I assume some people just typed their queries into the testing workbench and messed with them until they passed. I did not do that. I downloaded the data and tools (such as SQLite), and developed my answers totally outside the testing workbench, then copied and pasted to the testing workbench. I found this a much more useful way to learn and write code.

Flaws in the online course format

Less depth

Without more detailed homework and projects that would require supplemental reading, there was less depth than there would be in a traditional course.

The midterm and final exams were somewhat simplistic, being just multiple-choice questions. Perhaps they should be extended with questions asking for SQL and XML queries to be submitted.

Obviously, the format of the course did not allow for interesting independent projects to be done and assessed.

Assignment due dates

Unfortunately, assignment due dates were chosen far beyond the actual schedule of the lectures, which meant a lot of people, including me, “procrastinated”. This made for a very stressful December as I was spending all my time outside of work struggling to catch up before the final exam. Psychologically, this lax assignment due date policy was a mistake.

SQL itself

This may not be a drawback of the course, as such, but of the state of the SQL world: practically every lecture talked about standards and how the implementations of SQL don’t implement everything in the SQL standard and differ from each other. We learned constructs that were not supported by any of the SQL implementations recommended to us! I presume that in a traditional course, we would have had access to some proprietary database that did support the full SQL standard?

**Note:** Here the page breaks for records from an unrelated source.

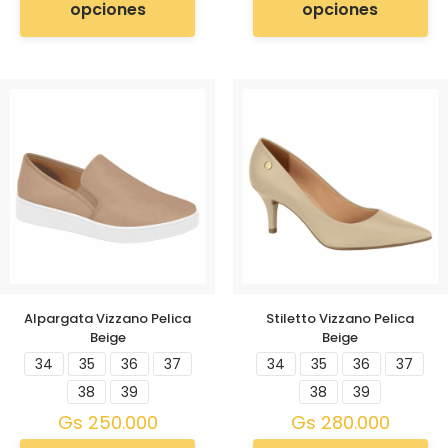
opciones
opciones
Alpargata Vizzano Pelica
Stiletto Vizzano Pelica
Beige
Beige
34
35
36
37
34
35
36
37
38
39
38
39
Gs
250.000
Gs
280.000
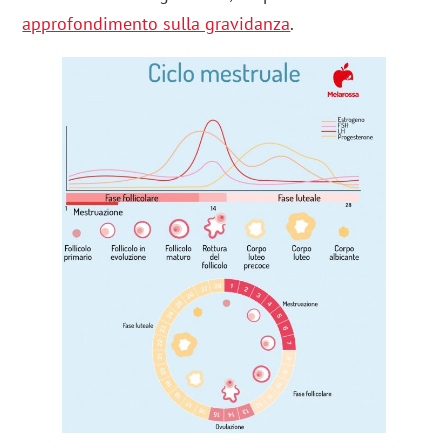
approfondimento sulla gravidanza
.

Lack of worked-out examples

As long as the material wasn’t very difficult, I found the process of verifying mastery to be very efficient. The trouble came when I didn’t understand something. In particular, multivalued dependencies and relational design theory turned out to cause me problems. I chose not to work too hard to resolve them, but was surprised by the lack of suitable material provided to help out.

What I would have found very useful would have been more supplementary material, in the form of worked-out examples. And I was surprised that the optional exercises only came with an answer key, not explanations. It’s not sufficiently useful to know whether one’s answer is correct, or to be told which answer (of a multiple-choice question) is correct.

Theoretically, I could have asked for help on the discussion forum, and I would have if the material happened to be more interesting and important. But I happened to make the decision to not fully master every corner of multivalued dependencies and normalization, because I judged that if I ever needed to get this stuff straight, I could run an algorithm rather than compute things by hand.


I felt it was worthwhile completing the Stanford online databases course. For me, it was as much a personal experiment with online learning as it was a matter of learning more about databases in particular.

I am grateful to Professor Jennifer Widom and her team for making this course possible.


I will also write a report on the machine learning course, which was very different in various ways from the databases course.